» Recorded data
+--

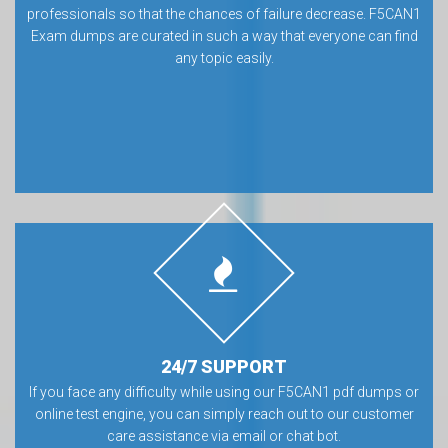
professionals so that the chances of failure decrease. F5CAN1
Exam dumps are curated in such a way that everyone can find
any topic easily.
24/7 SUPPORT
If you face any difficulty while using our F5CAN1 pdf dumps or
online test engine, you can simply reach out to our customer
care assistance via email or chat bot.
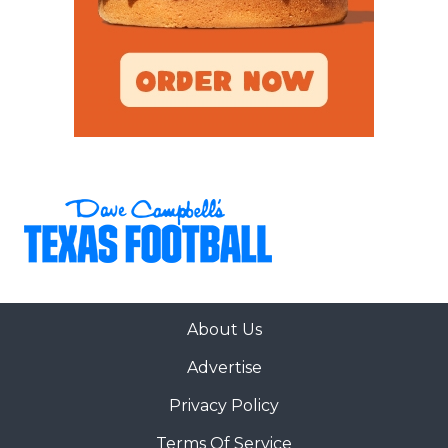
About Us
Advertise
Privacy Policy
Terms Of Service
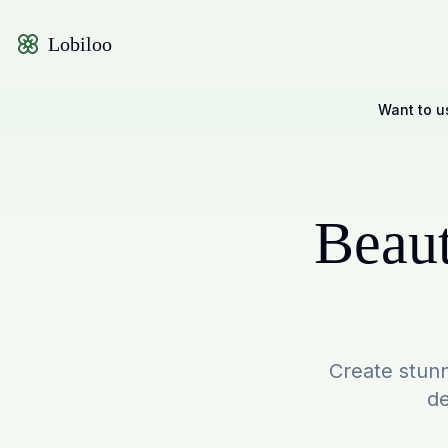
Lobiloo
Want to u
Beaut
Create stunn
de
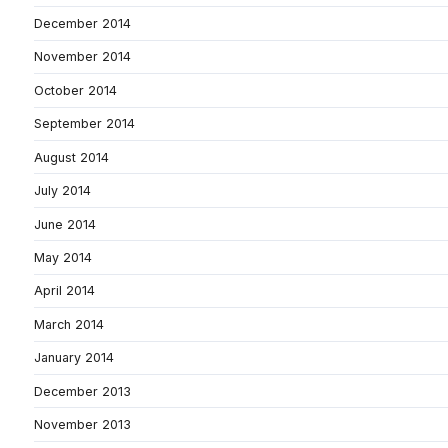
December 2014
November 2014
October 2014
September 2014
August 2014
July 2014
June 2014
May 2014
April 2014
March 2014
January 2014
December 2013
November 2013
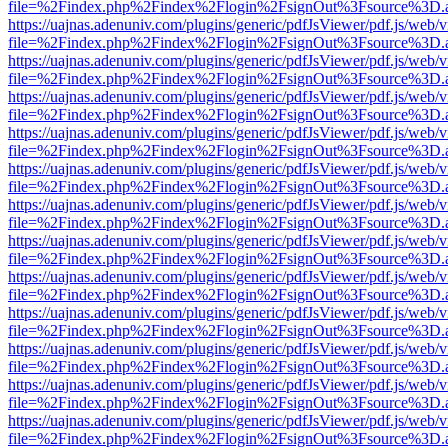
file=%2Findex.php%2Findex%2Flogin%2FsignOut%3Fsource%3D.ame
https://uajnas.adenuniv.com/plugins/generic/pdfJsViewer/pdf.js/web/
file=%2Findex.php%2Findex%2Flogin%2FsignOut%3Fsource%3D.ame
https://uajnas.adenuniv.com/plugins/generic/pdfJsViewer/pdf.js/web/
file=%2Findex.php%2Findex%2Flogin%2FsignOut%3Fsource%3D.ame
https://uajnas.adenuniv.com/plugins/generic/pdfJsViewer/pdf.js/web/
file=%2Findex.php%2Findex%2Flogin%2FsignOut%3Fsource%3D.ame
https://uajnas.adenuniv.com/plugins/generic/pdfJsViewer/pdf.js/web/
file=%2Findex.php%2Findex%2Flogin%2FsignOut%3Fsource%3D.ame
https://uajnas.adenuniv.com/plugins/generic/pdfJsViewer/pdf.js/web/
file=%2Findex.php%2Findex%2Flogin%2FsignOut%3Fsource%3D.ame
https://uajnas.adenuniv.com/plugins/generic/pdfJsViewer/pdf.js/web/
file=%2Findex.php%2Findex%2Flogin%2FsignOut%3Fsource%3D.ame
https://uajnas.adenuniv.com/plugins/generic/pdfJsViewer/pdf.js/web/
file=%2Findex.php%2Findex%2Flogin%2FsignOut%3Fsource%3D.ame
https://uajnas.adenuniv.com/plugins/generic/pdfJsViewer/pdf.js/web/
file=%2Findex.php%2Findex%2Flogin%2FsignOut%3Fsource%3D.ame
https://uajnas.adenuniv.com/plugins/generic/pdfJsViewer/pdf.js/web/
file=%2Findex.php%2Findex%2Flogin%2FsignOut%3Fsource%3D.ame
https://uajnas.adenuniv.com/plugins/generic/pdfJsViewer/pdf.js/web/
file=%2Findex.php%2Findex%2Flogin%2FsignOut%3Fsource%3D.ame
https://uajnas.adenuniv.com/plugins/generic/pdfJsViewer/pdf.js/web/
file=%2Findex.php%2Findex%2Flogin%2FsignOut%3Fsource%3D.ame
https://uajnas.adenuniv.com/plugins/generic/pdfJsViewer/pdf.js/web/
file=%2Findex.php%2Findex%2Flogin%2FsignOut%3Fsource%3D.ame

+--

» Activity
Retype the whole listing word for word. Skip the pictures.

» Answer box
professionals so that the chances of failure decrease. F5CAN1
Exam dumps are curated in such a way that everyone can find
any topic easily.
24/7 SUPPORT
If you face any difficulty while using our F5CAN1 pdf dumps or
online test engine, you can simply reach out to our customer
care assistance via email or chat bot.
About Us
Advertise
Privacy Policy
Terms Of Service
Lobiloo
Want to u
Beaut
Create stunn
de
December 2014
November 2014
October 2014
September 2014
August 2014
July 2014
June 2014
May 2014
April 2014
March 2014
January 2014
December 2013
November 2013
file=%2Findex.php%2Findex%2Flogin%2FsignOut%3Fsource%3D.ame
https://uajnas.adenuniv.com/plugins/generic/pdfJsViewer/pdf.js/web/
file=%2Findex.php%2Findex%2Flogin%2FsignOut%3Fsource%3D.ame
https://uajnas.adenuniv.com/plugins/generic/pdfJsViewer/pdf.js/web/
file=%2Findex.php%2Findex%2Flogin%2FsignOut%3Fsource%3D.ame
https://uajnas.adenuniv.com/plugins/generic/pdfJsViewer/pdf.js/web/
file=%2Findex.php%2Findex%2Flogin%2FsignOut%3Fsource%3D.ame
https://uajnas.adenuniv.com/plugins/generic/pdfJsViewer/pdf.js/web/
file=%2Findex.php%2Findex%2Flogin%2FsignOut%3Fsource%3D.ame
https://uajnas.adenuniv.com/plugins/generic/pdfJsViewer/pdf.js/web/
file=%2Findex.php%2Findex%2Flogin%2FsignOut%3Fsource%3D.ame
https://uajnas.adenuniv.com/plugins/generic/pdfJsViewer/pdf.js/web/
file=%2Findex.php%2Findex%2Flogin%2FsignOut%3Fsource%3D.ame
https://uajnas.adenuniv.com/plugins/generic/pdfJsViewer/pdf.js/web/
file=%2Findex.php%2Findex%2Flogin%2FsignOut%3Fsource%3D.ame
https://uajnas.adenuniv.com/plugins/generic/pdfJsViewer/pdf.js/web/
file=%2Findex.php%2Findex%2Flogin%2FsignOut%3Fsource%3D.ame
https://uajnas.adenuniv.com/plugins/generic/pdfJsViewer/pdf.js/web/
file=%2Findex.php%2Findex%2Flogin%2FsignOut%3Fsource%3D.ame
https://uajnas.adenuniv.com/plugins/generic/pdfJsViewer/pdf.js/web/
file=%2Findex.php%2Findex%2Flogin%2FsignOut%3Fsource%3D.ame
https://uajnas.adenuniv.com/plugins/generic/pdfJsViewer/pdf.js/web/
file=%2Findex.php%2Findex%2Flogin%2FsignOut%3Fsource%3D.ame
https://uajnas.adenuniv.com/plugins/generic/pdfJsViewer/pdf.js/web/
file=%2Findex.php%2Findex%2Flogin%2FsignOut%3Fsource%3D.ame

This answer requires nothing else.